Saved data entries –

┌──

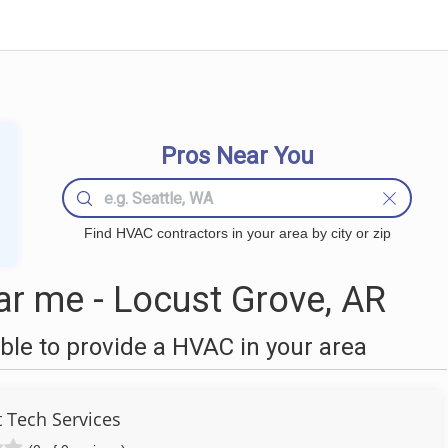
Pros Near You
Find HVAC contractors in your area by city or zip
r me - Locust Grove, AR
le to provide a HVAC in your area
 Tech Services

└──

Requirement – Pictures omitted, give the entries again exactly.

Output –
Pros Near You
Find HVAC contractors in your area by city or zip
r me - Locust Grove, AR
le to provide a HVAC in your area
 Tech Services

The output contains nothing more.